Residents of Block 202 Clementi Avenue 6 will, in a fortnight's time, be notified on their mobile phones when their mail has arrived.
They will also collect their mail from a central vending machine-style unit at the foot of their block instead of their traditional letterboxes.
These Housing Board (HDB) dwellers will be the first in Singapore to take part in a year-long trial of a smart letterbox system that SingPost envisions will replace traditional units.
Called PostPal, each machine will store mail for an entire housing block, with items auto-sorted into storage slots.
Instead of using a key to unlock their designated letterbox, residents will scan a QR code generated by the SingPost app to retrieve their items from the machine.
Through the app, residents will be notified of mail delivery and the number of items awaiting collection. They can also use the app to authorise others to collect the mail on their behalf.
PostPal's features will reduce delivery mistakes as well as the postmen's workload, SingPost said yesterday when announcing the public trial.
Instead of having to sort and slot mail into individual letterboxes, postmen can load items into the machine to be sorted automatically.
Mail addressed to homes involved in the trial will be affixed with a data matrix code - similar to a QR code - that will be scanned by PostPal for sorting and notification.
The trial will start with two HDB blocks in Clementi: Residents of Block 202 Clementi Avenue 6 will begin using the system on Dec 18, while those in Block 205 will follow in the weeks ahead.

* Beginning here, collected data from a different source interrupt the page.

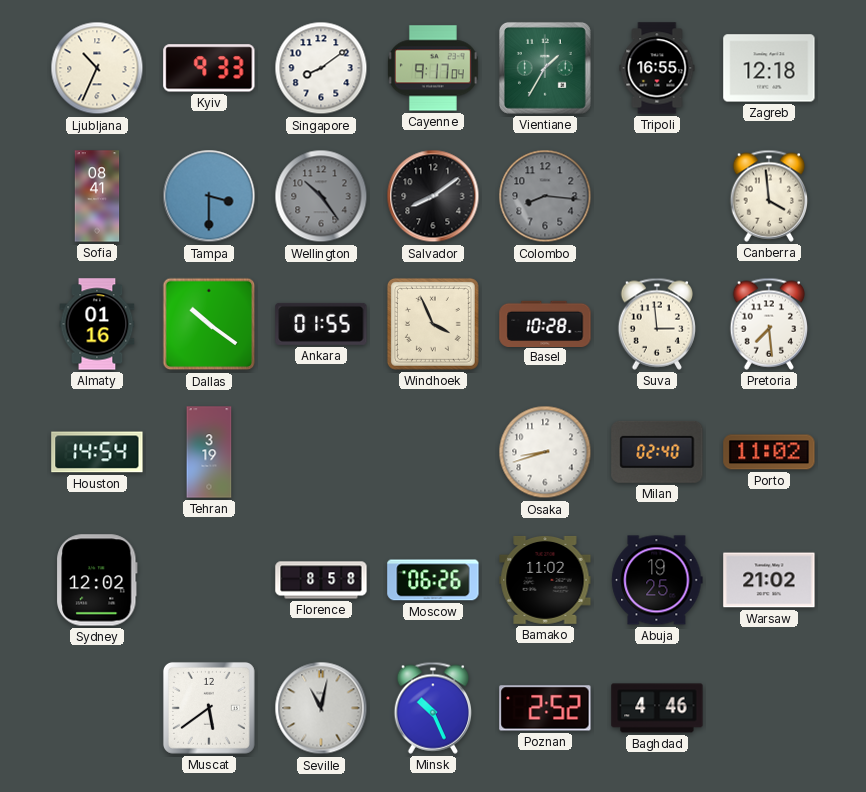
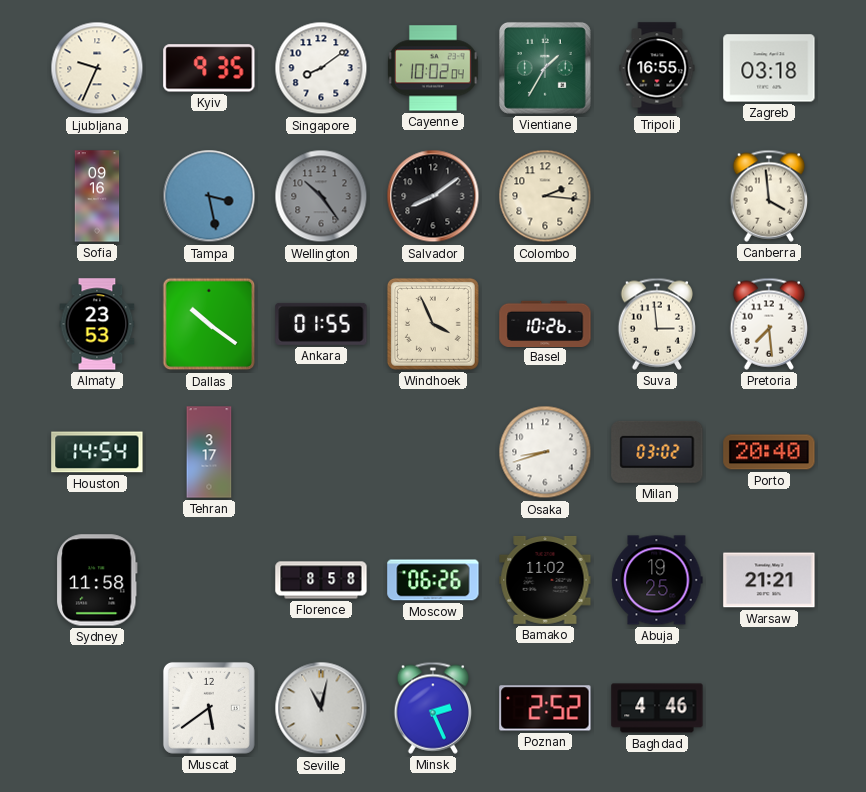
Ljubljana: 10:34 -> 9:34
Kyiv: 9:33 -> 9:35
Cayenne: 9:17 -> 10:02
Zagreb: 12:18 -> 03:18
Sofia: 08:41 -> 09:16
Tampa: 3:30 -> 3:28
Colombo: 8:16 -> 2:16
Colombo dial: grey -> cream
Almaty: 01:16 -> 23:53
Basel: 10:28 -> 10:26
Tehran: 3:19 -> 3:17
Milan: 02:40 -> 03:02
Porto: 11:02 -> 20:40
Sydney: 12:02 -> 11:58
Warsaw: 21:02 -> 21:21
Minsk: 10:26 -> 2:26
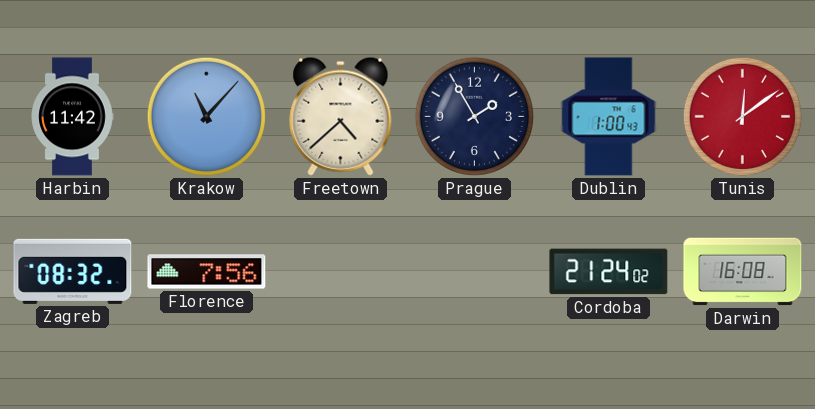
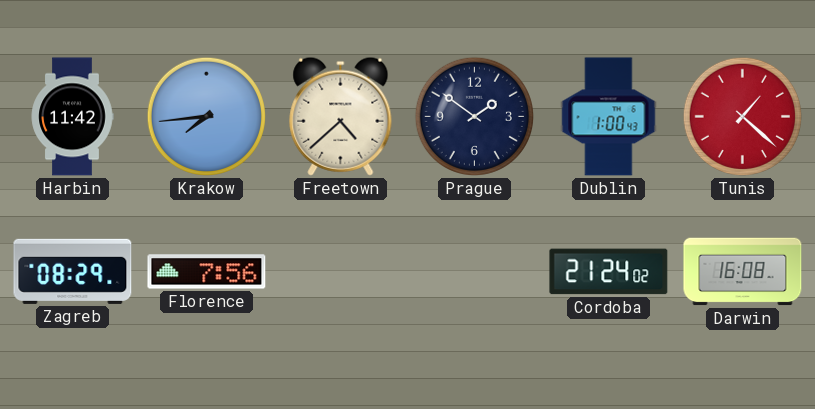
Krakow: 11:07 -> 7:44
Prague: 1:55 -> 1:51
Tunis: 12:09 -> 1:22
Zagreb: 08:32 -> 08:29
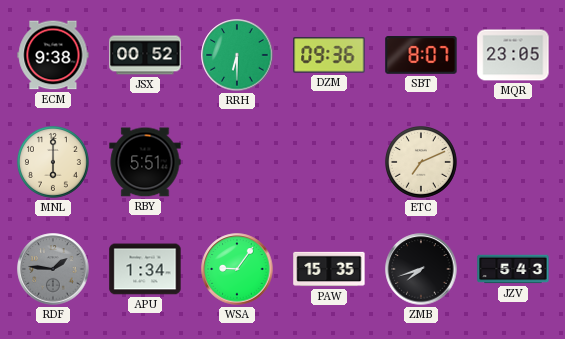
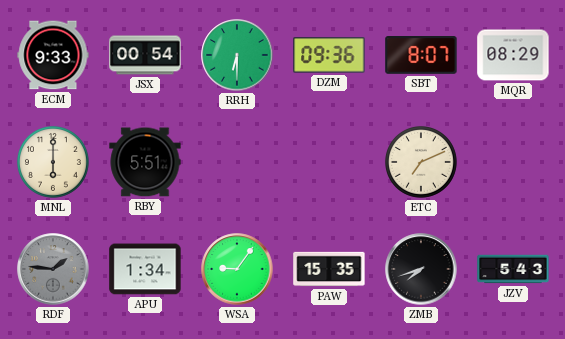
ECM: 9:38 -> 9:33
JSX: 00:52 -> 00:54
MQR: 23:05 -> 08:29
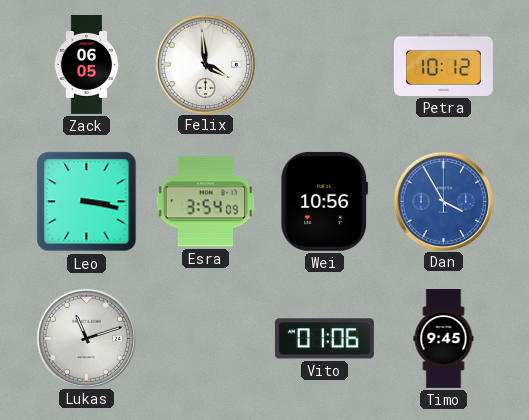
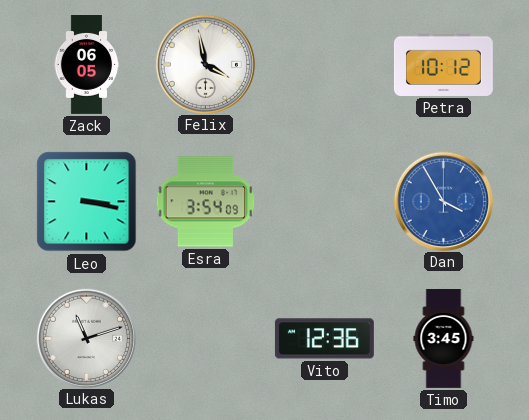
Felix: 3:59 -> 3:58
Wei: 10:56 -> none
Vito: 01:06 -> 12:36
Timo: 9:45 -> 3:45
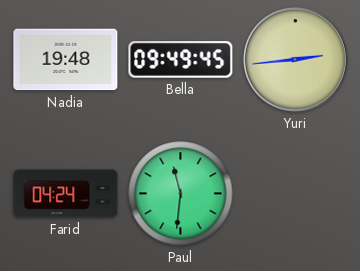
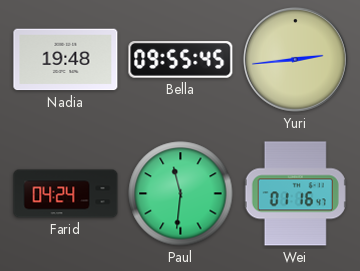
Bella: 09:49 -> 09:55
Wei: none -> 01:16
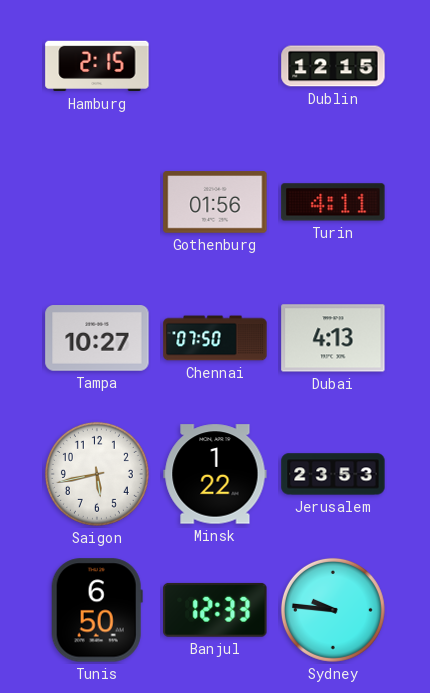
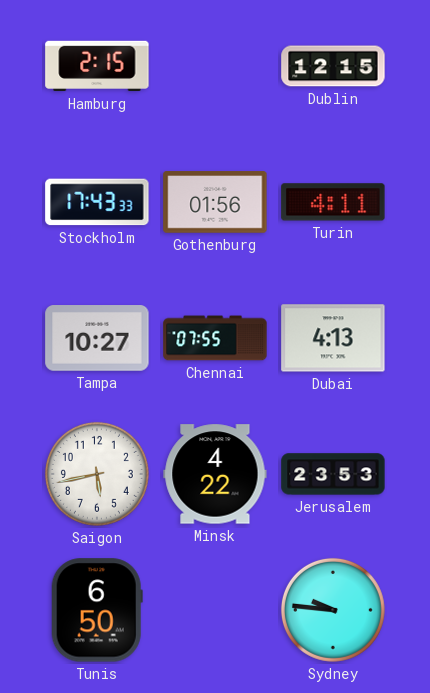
Stockholm: none -> 17:43
Chennai: 07:50 -> 07:55
Minsk: 1:22 -> 4:22
Banjul: 12:33 -> none
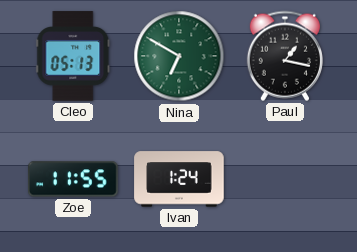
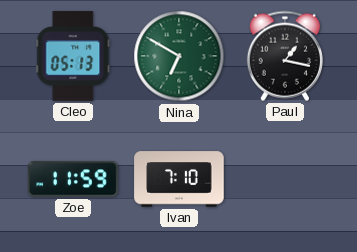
Zoe: 11:55 -> 11:59
Ivan: 1:24 -> 7:10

PostPal is a newer iteration of the smart letterbox prototype unveiled by SingPost last year. It was developed in collaboration with PBA Group, a robotics and automation firm headquartered in Singapore.

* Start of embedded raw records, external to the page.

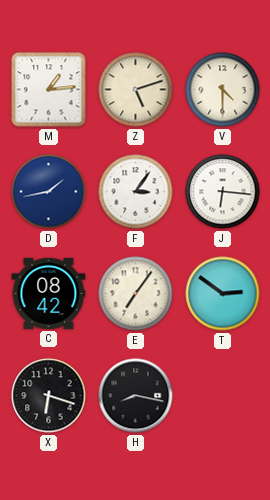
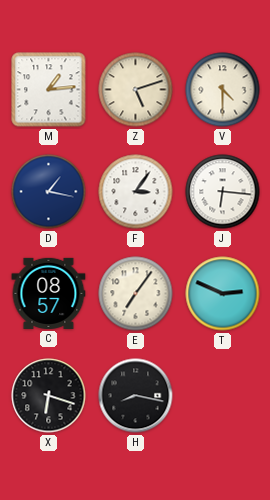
D: 1:43 -> 1:17
C: 08:42 -> 08:57
T: 2:51 -> 2:49
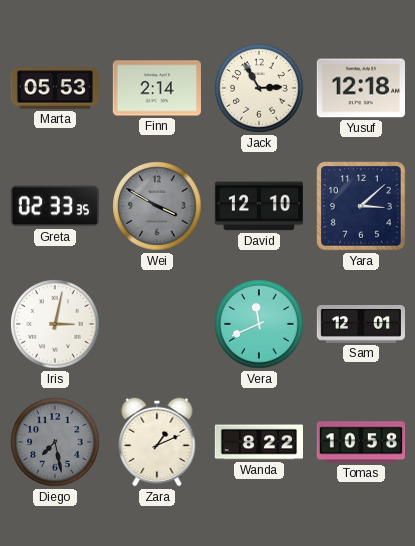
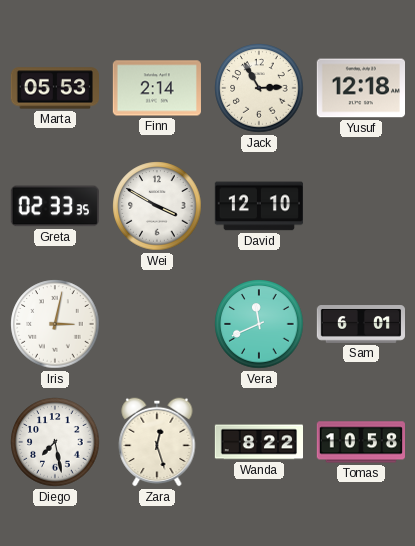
Wei dial: grey -> white
Yara: 3:08 -> none
Sam: 12:01 -> 6:01
Diego dial: grey -> white
Zara: 1:11 -> 12:27
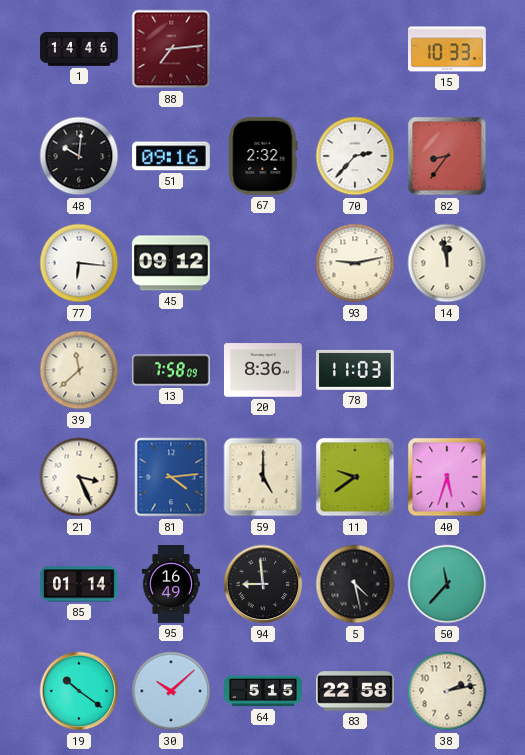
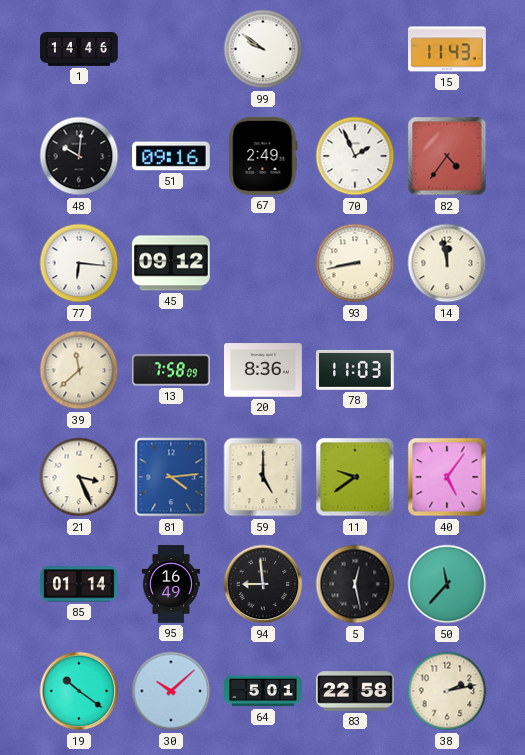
88: 7:14 -> none
99: none -> 9:51
15: 10:33 -> 11:43
67: 2:32 -> 2:49
70: 2:37 -> 1:56
82: 8:36 -> 4:36
93: 9:13 -> 8:43
40: 5:33 -> 5:06
5: 4:28 -> 12:28
64: 5:15 -> 5:01
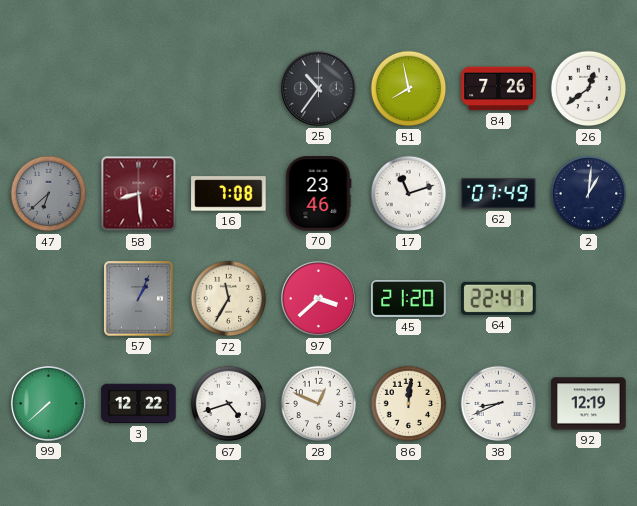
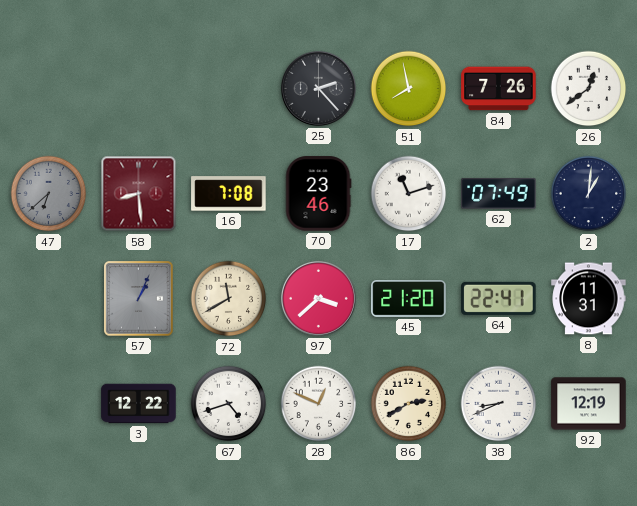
25: 10:36 -> 2:23
72: 11:35 -> 11:40
8: none -> 11:31
99: 7:38 -> none
86: 12:01 -> 2:40
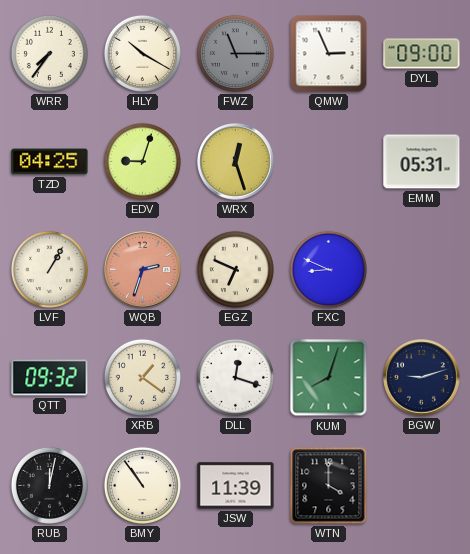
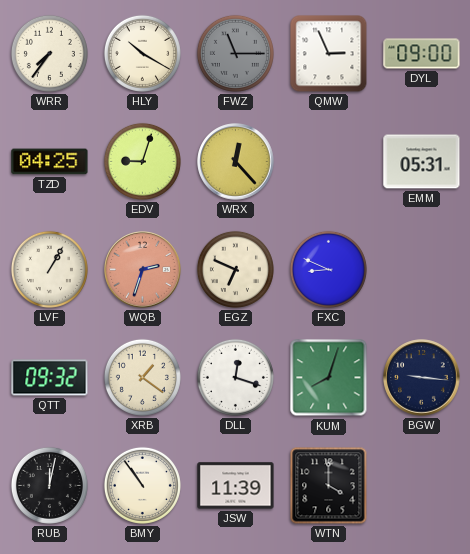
WRX: 12:27 -> 12:23
BGW: 9:12 -> 9:16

The storage modules in PostPal units can be customised to the mail profile of each individual block, SingPost said.
Mr Vincent Phang, SingPost's Singapore head and chief executive of postal services, told the media at PostPal's unveiling yesterday that the system will provide added security as only postmen will have access to the machine's mail deposit, and each machine will have a closed-circuit television camera.
When asked about accessibility for the less tech-savvy, he said those without smartphones can use a one-time password sent by SMS to retrieve their mail.
"We do acknowledge that there may be some apprehension in some people at the start, but we will work through those issues."
The PostPal trial will be progressively rolled out to more precincts, depending on the performance of the units in Clementi and approval from the authorities, SingPost said.